Thursday February 28, 2013
Thumbs up to Singapore for disabled-friendly features
By ANTHONY THANASAYAN
The Lion City gets a roar of approval for its many disabled-friendly features.
IT is always very encouraging to note that disabled-friendly facilities are improving and expanding everywhere.
Environmentalist Jeffrey Phang, 57, who had just returned from a weekend in Singapore, was delighted to share with me his wheelchair-friendly encounters down south.
“It has been years since I last visited Singapore. On my recent trip there, I was hoping to get some ideas on how I could introduce more disabled-friendly features in the Kota Damansara community forest,” wrote Phang, who is co-chairman of environmental NGO, Friends of Kota Damansara.
“We initiated wheelchair-friendly designs in 2006 through a small grant. It included a special wheelchair accessible canopy with camping and barbecue facilities, and a sandpit where wheelchair-users can roll over and enjoy nature, too. The funds were used for some initial infrastructure groundwork for a wheelchair-friendly toilet and a pathway into the forest.”
Phang used his recent trip to Singapore as an unofficial “study trip” to see how it could help him integrate better access for the disabled and senior citizens, in the Kota Damansara community forest and elsewhere.
It was an eye-opening experience. His first stop was at a Mass Rapid Transit station in the island city.
“On approaching the station’s entrance, I saw a man on an electric wheelchair coming down a ramp and before I knew it, he had zoomed past me into the nearby supermarket.
“I was impressed at the way people with restricted physical conditions could move about with incredible speed in their powered wheelchairs,” said Phang, who is associate professor at Tunku Abdul Rahman University (UTAR) in Kajang, Selangor.
“The ticketing machines have buttons low enough for wheelchair passengers to reach without asking anyone for assistance. There is a special entrance lane for them that is wider and clearly marked with a wheelchair logo.
“The touch-screen system is a great help as users do not have to fumble about to get a slim card into a slot.”

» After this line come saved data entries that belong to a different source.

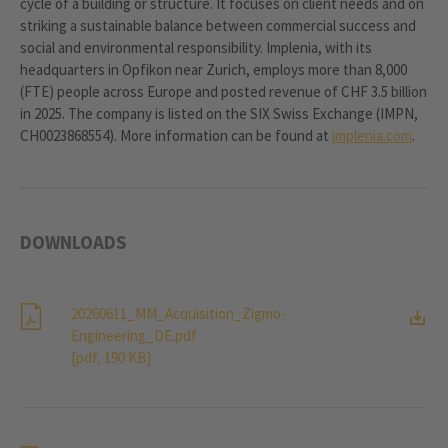
cycle of a building or structure. It focuses on client needs and on
striking a sustainable balance between commercial success and
social and environmental responsibility. Implenia, with its
headquarters in Opfikon near Zurich, employs more than 8,000
(FTE) people across Europe and posted revenue of CHF 3.5 billion
in 2025. The company is listed on the SIX Swiss Exchange (IMPN,
CH0023868554). More information can be found at
implenia.com
.
DOWNLOADS
20260611_MM_Acquisition_Zigmo-
Engineering_DE.pdf
[pdf, 190 KB]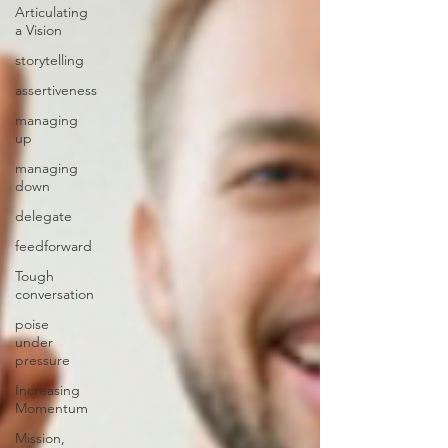
Articulating
a Vision
storytelling
assertiveness
managing
up
managing
down
delegate
feedforward
Tough
conversation
poise
under
pressure
Increasing
Momentum
Mission,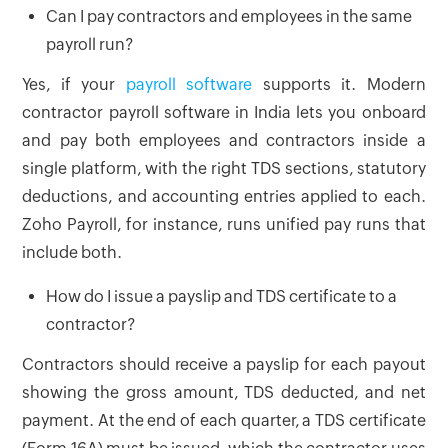
Can I pay contractors and employees in the same
payroll run?
Yes, if your
payroll software
supports it. Modern
contractor payroll software in India lets you onboard
and pay both employees and contractors inside a
single platform, with the right TDS sections, statutory
deductions, and accounting entries applied to each.
Zoho Payroll, for instance, runs unified pay runs that
include both.
How do I issue a payslip and TDS certificate to a
contractor?
Contractors should receive a payslip for each payout
showing the gross amount, TDS deducted, and net
payment. At the end of each quarter, a TDS certificate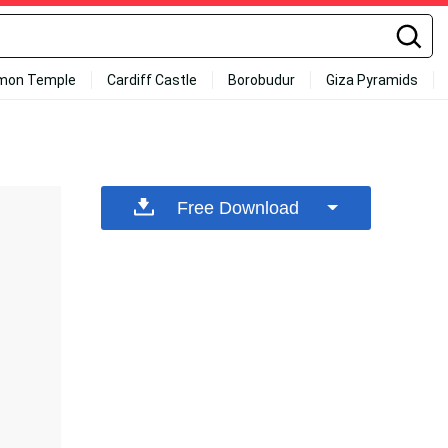
mon Temple
Cardiff Castle
Borobudur
Giza Pyramids
Free Download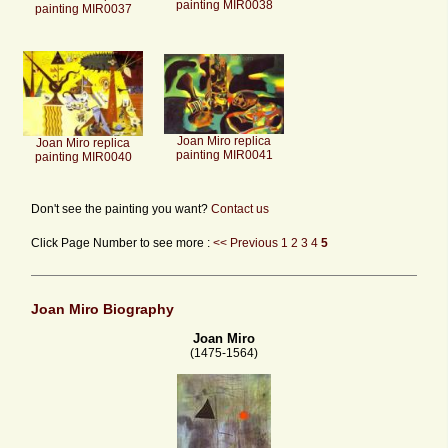
painting MIR0038
painting MIR0037
Joan Miro replica
Joan Miro replica
painting MIR0041
painting MIR0040
Don't see the painting you want?
Contact us
Click Page Number to see more :
<< Previous
1
2
3
4
5
Joan Miro Biography
Joan Miro
(1475-1564)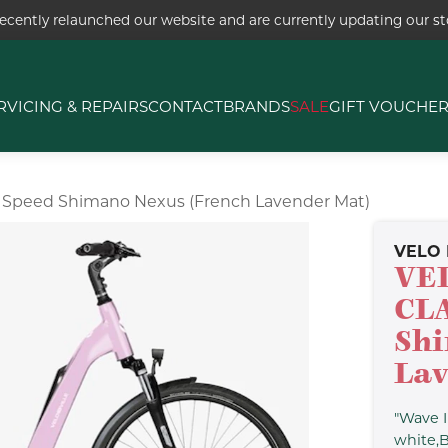
ecently relaunched our website and are currently updating our sto
RVICING & REPAIRS
CONTACT
BRANDS
SALE
GIFT VOUCHE
" 5 Speed Shimano Nexus (french Lavender Mat)
VELO 
VEL
CLA
Shi
Lav
"Wave I
white,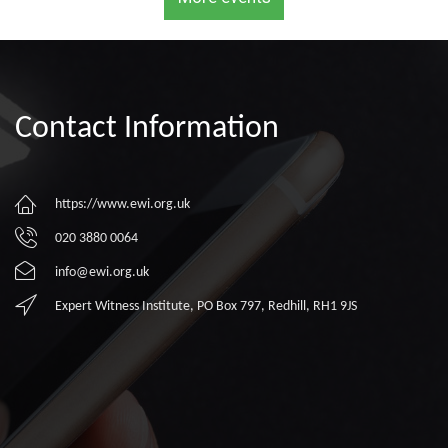
Contact Information
https://www.ewi.org.uk
020 3880 0064
info@ewi.org.uk
Expert Witness Institute, PO Box 797, Redhill, RH1 9JS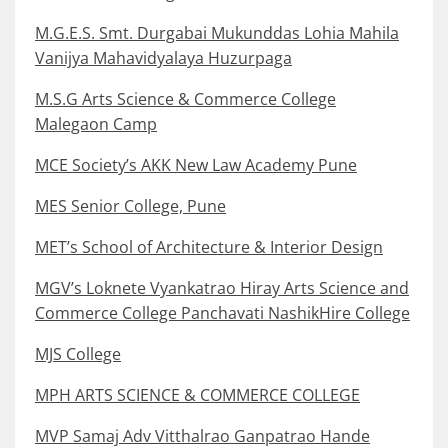
M.G.E.S. Smt. Durgabai Mukunddas Lohia Mahila
Vanijya Mahavidyalaya Huzurpaga
M.S.G Arts Science & Commerce College
Malegaon Camp
MCE Society’s AKK New Law Academy Pune
MES Senior College, Pune
MET’s School of Architecture & Interior Design
MGV’s Loknete Vyankatrao Hiray Arts Science and
Commerce College Panchavati NashikHire College
MJS College
MPH ARTS SCIENCE & COMMERCE COLLEGE
MVP Samaj Adv Vitthalrao Ganpatrao Hande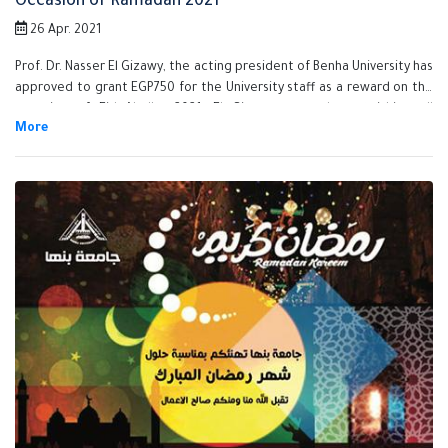
Occasion of Ramadan 2021
26 Apr. 2021
Prof. Dr. Nasser El Gizawy, the acting president of Benha University has
approved to grant EGP750 for the University staff as a reward on the
occasion of Eid Aladha 2021. El Gizawy assured on finishing all
procedures of granting the reward for all the staff very soon and he
also stressed that Benha University Administration is keen on
supporting its employees and stimulate its efficient employees.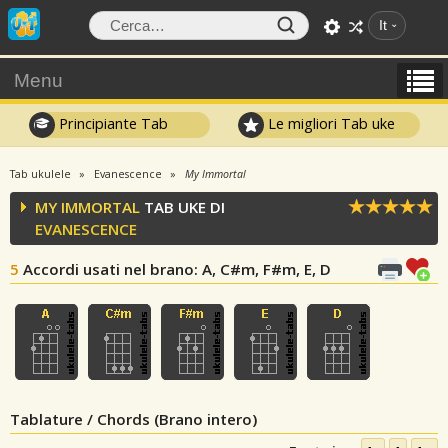
It
Menu
Principiante Tab
Le migliori Tab uke
Tab ukulele
Evanescence
My Immortal
MY IMMORTAL
TAB UKE DI
EVANESCENCE
5
Accordi usati nel brano
: A, C#m, F#m, E, D
Tablature / Chords (Brano intero)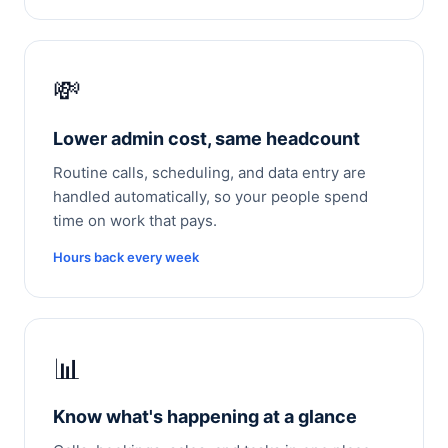
💸
Lower admin cost, same headcount
Routine calls, scheduling, and data entry are
handled automatically, so your people spend
time on work that pays.
Hours back every week
📊
Know what's happening at a glance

Phang was pleased to see stainless steel guiding blocks built into the highly polished floor inside the building.
“It is a brilliant combination of aesthetic beauty and functionality for the sighted and the visually impaired.
“The guiding blocks lead all the way to a lift which is clearly marked for the elderly and the disabled. All other passengers have to use the escalators.”
Here are more of Phang’s observations:
> Low glass protective barriers at the entire length of the arrival platform of trains to prevent wheelchairs from accidentally falling onto tracks whilst waiting near the edge. The barriers are synchronised with the trains’ doors and open together.
> The gap between the train and the platform is hardly noticeable, providing smooth access for wheelchairs to get into the train. Inside, there are clear signs of all the train stops in green lighted circles, while the current stop is in red. Deaf passengers have LED displays with rolling messages that constantly keep them informed of audio announcements. Which door will open when the train arrives at each destination is clearly indicated with blinking lights. Blind passengers are guided by clear announcements.
> Seat rows are designed to accommodate wheelchairs.
> Toilets in VivoCity shopping complex have sliding doors with soft-touch electronic buttons at the right wheelchair users’ level, and a spacious layout with universal design specifications.
> Visitors with walking difficulties have various options at the Singapore Zoo. Young children who need a pushchair or elderly persons who cannot walk long distances, can hire a battery-driven vehicle. Even a physically disabled person can steer themselves around the zoo.
Phang said his trip made him realise how important it is for everyone to start including disabled-friendly features in the planning stage rather than later when it can be costly.
He pointed out that it is regretful that the people – the disabled, elderly and the poor – who need such facilities are the ones who do not get them.
“As for the Kota Damansara forest reserve, it’s time for everyone to realise that nature also belongs to the elderly and the disabled. We realised this when we brought the blind, wheelchair users and special needs children to the forest. A lot more needs to be done to make the forest accessible for everyone.
“In any case, in an aging society, more people will become disabled or less able. If we ignore the issue of accessibility today, we will reap the fruits of our apathy when we get locked out of society in our old age. We will only have ourselves to blame when that happens,” Phang concluded.